Task goal:
Nothing but the data below, returned exactly, should appear in the answer.

Given entries:

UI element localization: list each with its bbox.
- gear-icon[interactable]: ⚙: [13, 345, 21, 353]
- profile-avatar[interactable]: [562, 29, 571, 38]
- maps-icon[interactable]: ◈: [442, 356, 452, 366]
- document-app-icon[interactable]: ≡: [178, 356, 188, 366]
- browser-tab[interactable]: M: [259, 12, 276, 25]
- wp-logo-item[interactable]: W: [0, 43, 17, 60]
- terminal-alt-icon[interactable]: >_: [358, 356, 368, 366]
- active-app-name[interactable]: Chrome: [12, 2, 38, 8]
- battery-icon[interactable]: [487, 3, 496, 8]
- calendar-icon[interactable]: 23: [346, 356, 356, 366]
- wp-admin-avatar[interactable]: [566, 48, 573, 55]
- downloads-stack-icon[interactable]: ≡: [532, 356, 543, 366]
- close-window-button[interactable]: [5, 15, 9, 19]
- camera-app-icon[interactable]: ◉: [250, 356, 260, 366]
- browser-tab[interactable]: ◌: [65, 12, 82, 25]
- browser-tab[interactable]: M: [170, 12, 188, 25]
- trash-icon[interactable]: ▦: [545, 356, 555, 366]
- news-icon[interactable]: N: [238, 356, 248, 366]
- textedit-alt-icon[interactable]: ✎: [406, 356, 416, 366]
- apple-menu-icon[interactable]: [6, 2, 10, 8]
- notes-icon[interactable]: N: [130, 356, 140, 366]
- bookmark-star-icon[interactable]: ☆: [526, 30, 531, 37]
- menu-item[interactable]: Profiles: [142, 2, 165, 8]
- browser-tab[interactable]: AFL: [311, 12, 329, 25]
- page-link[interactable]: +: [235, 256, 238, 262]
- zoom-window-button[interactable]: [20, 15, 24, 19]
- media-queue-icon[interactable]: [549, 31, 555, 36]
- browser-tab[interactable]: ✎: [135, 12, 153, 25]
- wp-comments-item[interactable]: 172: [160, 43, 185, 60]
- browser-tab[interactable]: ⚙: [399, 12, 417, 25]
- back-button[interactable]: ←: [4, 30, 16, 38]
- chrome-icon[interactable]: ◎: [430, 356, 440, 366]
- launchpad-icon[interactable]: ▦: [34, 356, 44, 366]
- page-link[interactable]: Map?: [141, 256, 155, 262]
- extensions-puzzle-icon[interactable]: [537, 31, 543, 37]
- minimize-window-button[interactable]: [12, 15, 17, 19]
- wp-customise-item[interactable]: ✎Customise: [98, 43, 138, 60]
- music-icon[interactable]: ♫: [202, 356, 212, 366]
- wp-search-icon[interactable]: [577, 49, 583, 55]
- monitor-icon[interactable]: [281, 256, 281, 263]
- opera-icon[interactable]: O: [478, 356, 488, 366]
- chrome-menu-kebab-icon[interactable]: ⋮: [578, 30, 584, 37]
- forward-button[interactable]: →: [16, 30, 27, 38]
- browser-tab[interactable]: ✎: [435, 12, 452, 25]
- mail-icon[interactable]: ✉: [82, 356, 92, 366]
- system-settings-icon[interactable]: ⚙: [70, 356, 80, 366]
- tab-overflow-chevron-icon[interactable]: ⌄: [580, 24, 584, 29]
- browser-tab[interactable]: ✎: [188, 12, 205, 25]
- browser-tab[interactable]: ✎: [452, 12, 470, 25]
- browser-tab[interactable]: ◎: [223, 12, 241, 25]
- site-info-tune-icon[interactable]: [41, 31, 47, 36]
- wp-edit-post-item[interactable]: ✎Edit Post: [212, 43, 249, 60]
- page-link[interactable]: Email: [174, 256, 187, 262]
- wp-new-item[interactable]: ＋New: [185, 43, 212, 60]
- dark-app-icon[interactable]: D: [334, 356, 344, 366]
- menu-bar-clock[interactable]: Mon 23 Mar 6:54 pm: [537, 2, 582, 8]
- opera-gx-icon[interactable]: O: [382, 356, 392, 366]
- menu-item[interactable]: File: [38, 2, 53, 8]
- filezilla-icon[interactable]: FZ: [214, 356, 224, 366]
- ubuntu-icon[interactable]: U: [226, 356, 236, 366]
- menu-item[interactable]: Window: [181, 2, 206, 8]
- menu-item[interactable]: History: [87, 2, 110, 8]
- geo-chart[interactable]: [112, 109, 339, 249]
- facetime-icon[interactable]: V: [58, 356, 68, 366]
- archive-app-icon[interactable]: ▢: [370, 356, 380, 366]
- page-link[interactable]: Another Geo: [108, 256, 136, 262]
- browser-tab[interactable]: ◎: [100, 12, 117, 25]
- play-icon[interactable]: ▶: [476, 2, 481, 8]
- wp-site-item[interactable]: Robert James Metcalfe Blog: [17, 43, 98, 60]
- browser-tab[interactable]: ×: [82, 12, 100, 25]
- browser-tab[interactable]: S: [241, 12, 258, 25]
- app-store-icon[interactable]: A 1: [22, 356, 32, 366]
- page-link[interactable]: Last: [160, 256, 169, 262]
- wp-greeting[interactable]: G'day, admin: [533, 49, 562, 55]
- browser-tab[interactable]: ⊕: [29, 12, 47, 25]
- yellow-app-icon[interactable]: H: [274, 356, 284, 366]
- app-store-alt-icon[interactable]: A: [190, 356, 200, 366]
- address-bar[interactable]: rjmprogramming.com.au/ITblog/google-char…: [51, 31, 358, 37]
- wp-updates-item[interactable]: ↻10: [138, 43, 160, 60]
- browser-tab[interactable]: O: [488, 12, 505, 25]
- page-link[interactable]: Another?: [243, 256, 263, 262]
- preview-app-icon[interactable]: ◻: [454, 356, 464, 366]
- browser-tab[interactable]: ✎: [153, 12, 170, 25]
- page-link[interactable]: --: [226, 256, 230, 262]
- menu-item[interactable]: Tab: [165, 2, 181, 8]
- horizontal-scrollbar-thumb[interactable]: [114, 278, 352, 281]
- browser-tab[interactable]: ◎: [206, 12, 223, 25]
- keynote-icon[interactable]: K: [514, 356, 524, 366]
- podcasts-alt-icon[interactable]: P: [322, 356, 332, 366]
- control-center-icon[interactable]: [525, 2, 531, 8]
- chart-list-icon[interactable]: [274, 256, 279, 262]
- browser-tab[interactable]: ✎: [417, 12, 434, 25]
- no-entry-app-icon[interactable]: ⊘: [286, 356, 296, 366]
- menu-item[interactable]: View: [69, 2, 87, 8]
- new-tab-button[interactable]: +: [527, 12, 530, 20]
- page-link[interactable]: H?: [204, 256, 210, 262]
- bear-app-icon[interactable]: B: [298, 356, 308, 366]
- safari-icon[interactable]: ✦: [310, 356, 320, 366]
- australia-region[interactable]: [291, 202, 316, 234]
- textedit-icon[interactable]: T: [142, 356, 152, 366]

Expected answer:
UI element localization: list each with its bbox.
- gear-icon[interactable]: ⚙: [13, 345, 21, 353]
- profile-avatar[interactable]: [562, 29, 571, 38]
- maps-icon[interactable]: ◈: [442, 356, 452, 366]
- document-app-icon[interactable]: ≡: [178, 356, 188, 366]
- browser-tab[interactable]: M: [259, 12, 276, 25]
- wp-logo-item[interactable]: W: [0, 43, 17, 60]
- terminal-alt-icon[interactable]: >_: [358, 356, 368, 366]
- active-app-name[interactable]: Chrome: [12, 2, 38, 8]
- battery-icon[interactable]: [487, 3, 496, 8]
- calendar-icon[interactable]: 23: [346, 356, 356, 366]
- wp-admin-avatar[interactable]: [566, 48, 573, 55]
- downloads-stack-icon[interactable]: ≡: [532, 356, 543, 366]
- close-window-button[interactable]: [5, 15, 9, 19]
- camera-app-icon[interactable]: ◉: [250, 356, 260, 366]
- browser-tab[interactable]: ◌: [65, 12, 82, 25]
- browser-tab[interactable]: M: [170, 12, 188, 25]
- trash-icon[interactable]: ▦: [545, 356, 555, 366]
- news-icon[interactable]: N: [238, 356, 248, 366]
- textedit-alt-icon[interactable]: ✎: [406, 356, 416, 366]
- apple-menu-icon[interactable]: [6, 2, 10, 8]
- notes-icon[interactable]: N: [130, 356, 140, 366]
- bookmark-star-icon[interactable]: ☆: [526, 30, 531, 37]
- menu-item[interactable]: Profiles: [142, 2, 165, 8]
- browser-tab[interactable]: AFL: [311, 12, 329, 25]
- page-link[interactable]: +: [235, 256, 238, 262]
- zoom-window-button[interactable]: [20, 15, 24, 19]
- media-queue-icon[interactable]: [549, 31, 555, 36]
- browser-tab[interactable]: ✎: [135, 12, 153, 25]
- wp-comments-item[interactable]: 172: [160, 43, 185, 60]
- browser-tab[interactable]: ⚙: [399, 12, 417, 25]
- back-button[interactable]: ←: [4, 30, 16, 38]
- chrome-icon[interactable]: ◎: [430, 356, 440, 366]
- launchpad-icon[interactable]: ▦: [34, 356, 44, 366]
- page-link[interactable]: Map?: [141, 256, 155, 262]
- extensions-puzzle-icon[interactable]: [537, 31, 543, 37]
- minimize-window-button[interactable]: [12, 15, 17, 19]
- wp-customise-item[interactable]: ✎Customise: [98, 43, 138, 60]
- music-icon[interactable]: ♫: [202, 356, 212, 366]
- wp-search-icon[interactable]: [577, 49, 583, 55]
- monitor-icon[interactable]: [281, 256, 281, 263]
- opera-icon[interactable]: O: [478, 356, 488, 366]
- chrome-menu-kebab-icon[interactable]: ⋮: [578, 30, 584, 37]
- forward-button[interactable]: →: [16, 30, 27, 38]
- browser-tab[interactable]: ✎: [435, 12, 452, 25]
- mail-icon[interactable]: ✉: [82, 356, 92, 366]
- system-settings-icon[interactable]: ⚙: [70, 356, 80, 366]
- tab-overflow-chevron-icon[interactable]: ⌄: [580, 24, 584, 29]
- browser-tab[interactable]: ✎: [188, 12, 205, 25]
- browser-tab[interactable]: ✎: [452, 12, 470, 25]
- browser-tab[interactable]: ◎: [223, 12, 241, 25]
- site-info-tune-icon[interactable]: [41, 31, 47, 36]
- wp-edit-post-item[interactable]: ✎Edit Post: [212, 43, 249, 60]
- page-link[interactable]: Email: [174, 256, 187, 262]
- wp-new-item[interactable]: ＋New: [185, 43, 212, 60]
- dark-app-icon[interactable]: D: [334, 356, 344, 366]
- menu-bar-clock[interactable]: Mon 23 Mar 6:54 pm: [537, 2, 582, 8]
- opera-gx-icon[interactable]: O: [382, 356, 392, 366]
- menu-item[interactable]: File: [38, 2, 53, 8]
- filezilla-icon[interactable]: FZ: [214, 356, 224, 366]
- ubuntu-icon[interactable]: U: [226, 356, 236, 366]
- menu-item[interactable]: Window: [181, 2, 206, 8]
- menu-item[interactable]: History: [87, 2, 110, 8]
- geo-chart[interactable]: [112, 109, 339, 249]
- facetime-icon[interactable]: V: [58, 356, 68, 366]
- archive-app-icon[interactable]: ▢: [370, 356, 380, 366]
- page-link[interactable]: Another Geo: [108, 256, 136, 262]
- browser-tab[interactable]: ◎: [100, 12, 117, 25]
- play-icon[interactable]: ▶: [476, 2, 481, 8]
- wp-site-item[interactable]: Robert James Metcalfe Blog: [17, 43, 98, 60]
- browser-tab[interactable]: ×: [82, 12, 100, 25]
- browser-tab[interactable]: S: [241, 12, 258, 25]
- app-store-icon[interactable]: A 1: [22, 356, 32, 366]
- page-link[interactable]: Last: [160, 256, 169, 262]
- wp-greeting[interactable]: G'day, admin: [533, 49, 562, 55]
- browser-tab[interactable]: ⊕: [29, 12, 47, 25]
- yellow-app-icon[interactable]: H: [274, 356, 284, 366]
- app-store-alt-icon[interactable]: A: [190, 356, 200, 366]
- address-bar[interactable]: rjmprogramming.com.au/ITblog/google-char…: [51, 31, 358, 37]
- wp-updates-item[interactable]: ↻10: [138, 43, 160, 60]
- browser-tab[interactable]: O: [488, 12, 505, 25]
- page-link[interactable]: Another?: [243, 256, 263, 262]
- preview-app-icon[interactable]: ◻: [454, 356, 464, 366]
- browser-tab[interactable]: ✎: [153, 12, 170, 25]
- page-link[interactable]: --: [226, 256, 230, 262]
- menu-item[interactable]: Tab: [165, 2, 181, 8]
- horizontal-scrollbar-thumb[interactable]: [114, 278, 352, 281]
- browser-tab[interactable]: ◎: [206, 12, 223, 25]
- keynote-icon[interactable]: K: [514, 356, 524, 366]
- podcasts-alt-icon[interactable]: P: [322, 356, 332, 366]
- control-center-icon[interactable]: [525, 2, 531, 8]
- chart-list-icon[interactable]: [274, 256, 279, 262]
- browser-tab[interactable]: ✎: [417, 12, 434, 25]
- no-entry-app-icon[interactable]: ⊘: [286, 356, 296, 366]
- menu-item[interactable]: View: [69, 2, 87, 8]
- new-tab-button[interactable]: +: [527, 12, 530, 20]
- page-link[interactable]: H?: [204, 256, 210, 262]
- bear-app-icon[interactable]: B: [298, 356, 308, 366]
- safari-icon[interactable]: ✦: [310, 356, 320, 366]
- australia-region[interactable]: [291, 202, 316, 234]
- textedit-icon[interactable]: T: [142, 356, 152, 366]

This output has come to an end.